The two tidal bulges are a simple representation of the effects of the tide generating forces of the Moon on Earth. (https://en.wikipedia.org/wiki/File:Field_tidal.svg).
The resulting explanation of the tides is the Equilibrium Theory of the Tides that was first introduced by Newton in the Principia and provided the correct explanation for the tidal force but under the assumption that the planet was covered by a uniform ocean. The equilibrium theory considered the gravitational forces from the Sun and Moon but ignored important effects such as the rotation of Earth and the effects of continents, and could not explain the real ocean tides.

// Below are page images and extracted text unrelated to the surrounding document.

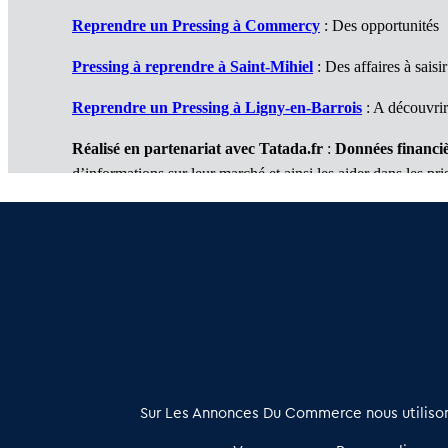
Reprendre un Pressing à Commercy
: Des opportunités
Pressing à reprendre à Saint-Mihiel
: Des affaires à saisir
Reprendre un Pressing à Ligny-en-Barrois
: A découvrir
Réalisé en partenariat avec Tatada.fr
:
Données financiè
d’informations sur leur marché et ainsi les aider dans les pri
2 services complémentaires :
Je réalise une étude de marché
/
Je réalise mon business
À propos
Sur Les Annonces Du Commerce nous utilisons
Les Annonces du Commerce propose un outil unique de mise en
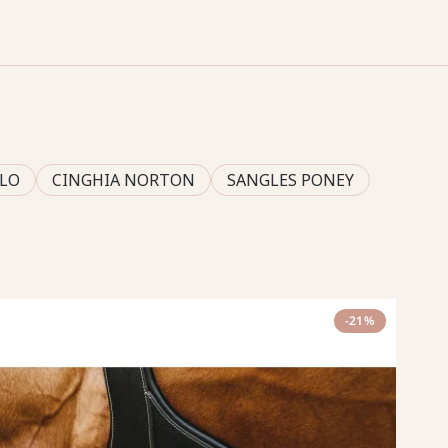
LLO
CINGHIA NORTON
SANGLES PONEY
-21%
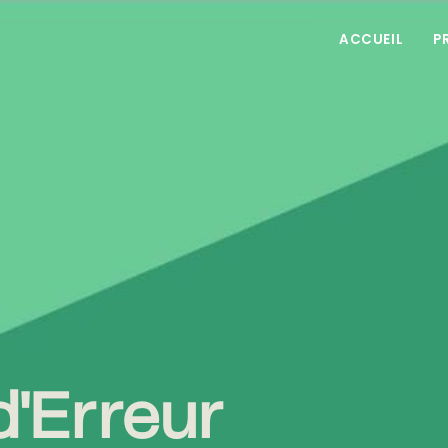
ACCUEIL
P
'Erreur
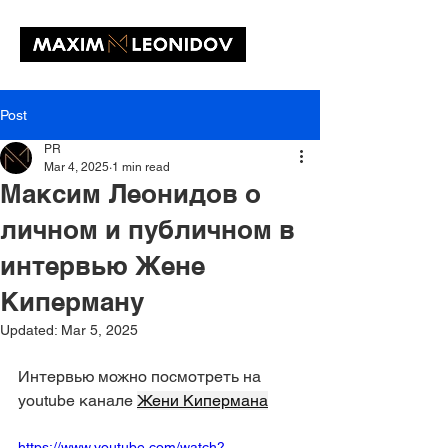
Post
PR
Mar 4, 2025
1 min read
Максим Леонидов о
личном и публичном в
интервью Жене
Киперману
Updated:
Mar 5, 2025
Интервью можно посмотреть на 
youtube канале 
Жени Кипермана
https://www.youtube.com/watch?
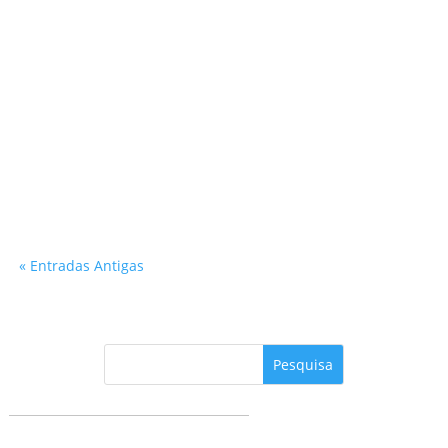
Vinicius Marino
« Entradas Antigas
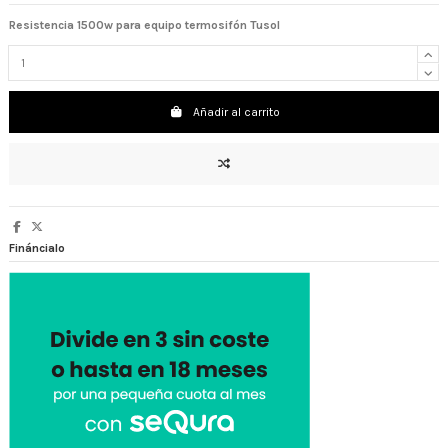
Resistencia 1500w para equipo termosifón Tusol
Añadir al carrito
Fináncialo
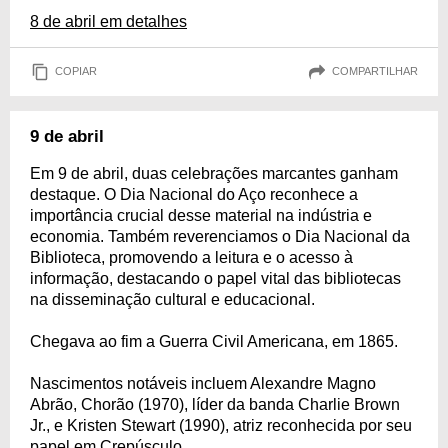
8 de abril em detalhes
COPIAR
COMPARTILHAR
9 de abril
Em 9 de abril, duas celebrações marcantes ganham
destaque. O Dia Nacional do Aço reconhece a
importância crucial desse material na indústria e
economia. Também reverenciamos o Dia Nacional da
Biblioteca, promovendo a leitura e o acesso à
informação, destacando o papel vital das bibliotecas
na disseminação cultural e educacional.
Chegava ao fim a Guerra Civil Americana, em 1865.
Nascimentos notáveis incluem Alexandre Magno
Abrão, Chorão (1970), líder da banda Charlie Brown
Jr., e Kristen Stewart (1990), atriz reconhecida por seu
papel em Crepúsculo.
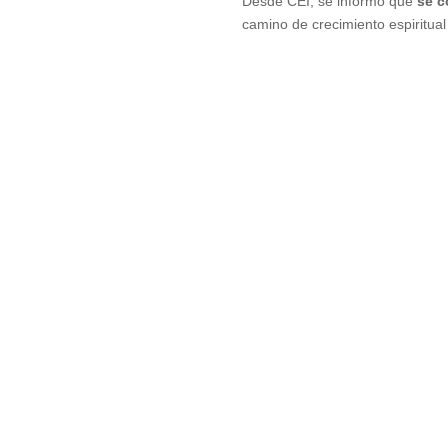
Desde CEI, se informó que
se c
camino de crecimiento espiritual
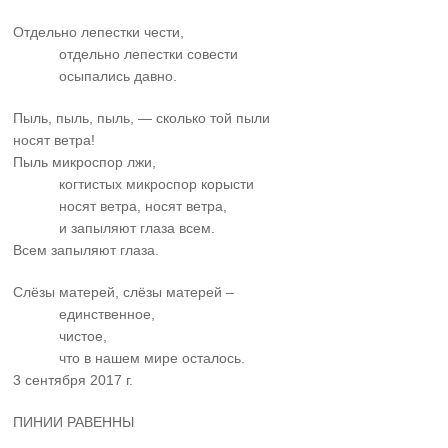
Отдельно лепестки чести,
……….
отдельно лепестки совести
……….
осыпались давно.
Пыль, пыль, пыль, — сколько той пыли
носят ветра!
Пыль микроспор лжи,
……….
когтистых микроспор корысти
……….
носят ветра, носят ветра,
……….
и запыляют глаза всем.
Всем запыляют глаза.
Слёзы матерей, слёзы матерей –
……….
единственное,
……….
чистое,
……….
что в нашем мире осталось.
3 сентября 2017 г.
ПИНИИ РАВЕННЫ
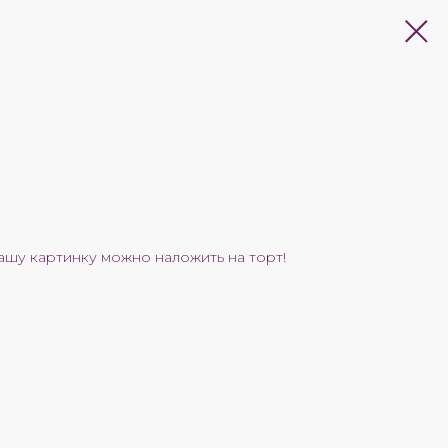
ашу картинку можно наложить на торт!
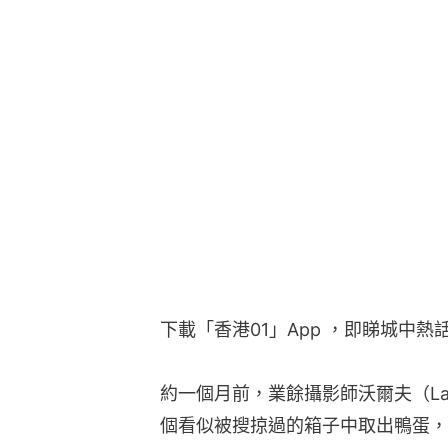
下載「香港01」App ，即睇城中熱
約一個月前，業餘攝影師沃爾夫（Lau
個看似被搜掠過的箱子中取出鴨蛋，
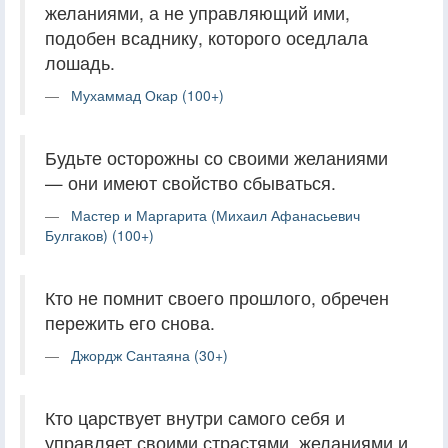
желаниями, а не управляющий ими,
подобен всаднику, которого оседлала
лошадь.
Мухаммад Окар (100+)
Будьте осторожны со своими желаниями
— они имеют свойство сбываться.
Мастер и Маргарита (Михаил Афанасьевич
Булгаков) (100+)
Кто не помнит своего прошлого, обречен
пережить его снова.
Джордж Сантаяна (30+)
Кто царствует внутри самого себя и
управляет своими страстями, желаниями и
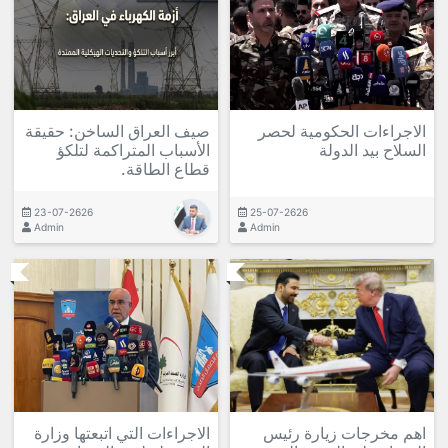
الاجراءات الحكومية لحصر
صيف العراق الساخن: حقيقة
السلاح بيد الدولة
الأسباب المتراكمة لتلكؤ
قطاع الطاقة.
23-07-2626
25-07-2626
Admin
Admin
اهم مخرجات زيارة رئيس
الاجراءات التي اتبعتها وزارة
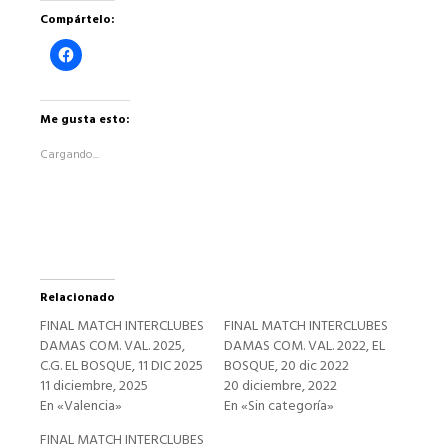
Compártelo:
Haz
clic
para
compartir
en
Facebook
Me gusta esto:
(Se
abre
Cargando...
en
una
ventana
nueva)
Relacionado
FINAL MATCH INTERCLUBES
FINAL MATCH INTERCLUBES
DAMAS COM. VAL. 2025,
DAMAS COM. VAL. 2022, EL
C.G. EL BOSQUE, 11 DIC 2025
BOSQUE, 20 dic 2022
11 diciembre, 2025
20 diciembre, 2022
En «Valencia»
En «Sin categoría»
FINAL MATCH INTERCLUBES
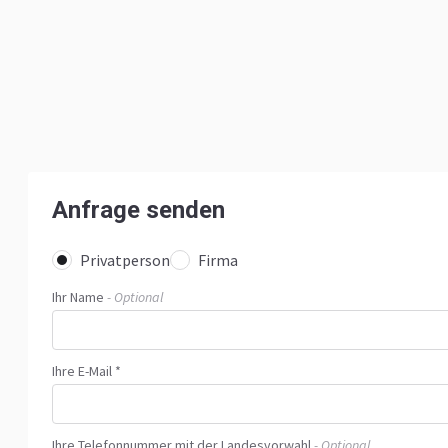
Anfrage senden
Privatperson
Firma
Ihr Name
- Optional
Ihre E-Mail *
Ihre Telefonnummer mit der Landesvorwahl
- Optional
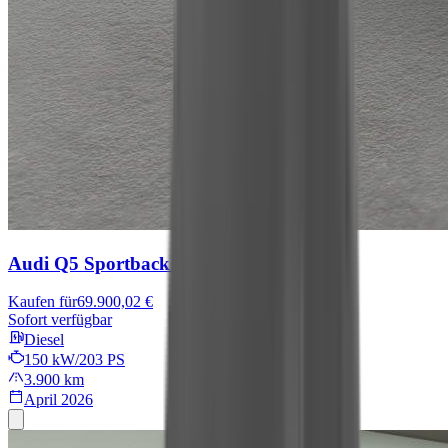
Audi Q5 Sportback
Edition
Kaufen für
69.900,02 €
Sofort verfügbar
Diesel
150 kW/203 PS
3.900 km
April 2026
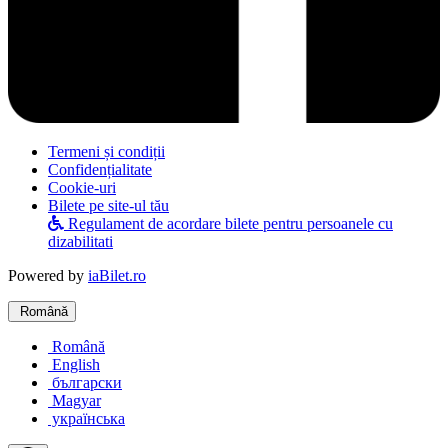
Termeni și condiții
Confidențialitate
Cookie-uri
Bilete pe site-ul tău
Regulament de acordare bilete pentru persoanele cu
dizabilitati
Powered by
iaBilet.ro
Română
Română
English
български
Magyar
українська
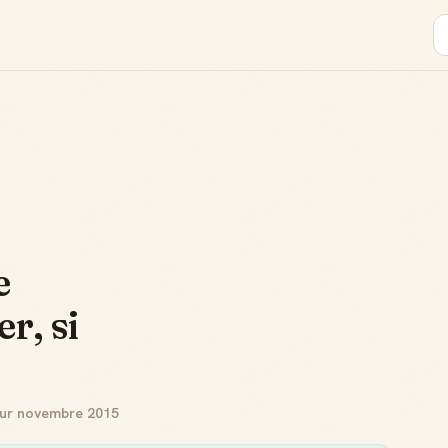
e
r, si
our novembre 2015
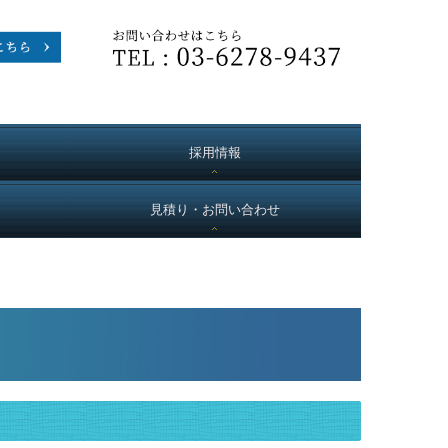
採用情報
見積り・お問い合わせ
プライバシーポリシー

Laplace proposed the Dynamic Theory of the Tides that also considered resonance effects, friction, and the natural periods of the ocean basins on Earth. Laplace's theory was able to predict the tides with relative accuracy and also predicted the occurrence of amphidromic points, where the tide was zero for an specific constituents. The presence of amphidromic points can be easily visualized in the animation provided.
The main constituent of the tide ($M_2$) goes around these amphidromic points and is the main effect that can be observed in the animation. The tides therefore do not move from east to west or the other way around but rather propagate around these amphidromic points. The real tides are thus more complex than the simplify ocean bulge diagram as they are affected by the presence of the continents. The ocean bulges reflect on the shorelines creating resonant motions and standing waves. Standing waves have regions of high amplitude variation (antinodes) and regions of zero amplitude variation (nodes). So, it's not surprising that we see places where the tides are nearly zero in the ocean.
Also, coastal topography can intensify the tidal height fluctuations. In fact, these effects are usually greater than the tidal bulges would be in a stationary Earth-Moon system. While the height of the tide in the equilibrium tidal theory is less than half a meter, the inclusion of the continents and coastal topography results in tides up to 17 meters in some regions.
Going back to "fact" that the "there is not a single moment of the day when there is an elevation ahead of the moon", the difference between the passing of the Moon and the bulges due to frictional effects on Earth is minimal. In fact, the angle is only 3°, so the tides are late by about 12 minutes, which clearly is not something you can visualize in the animation or in the image provided.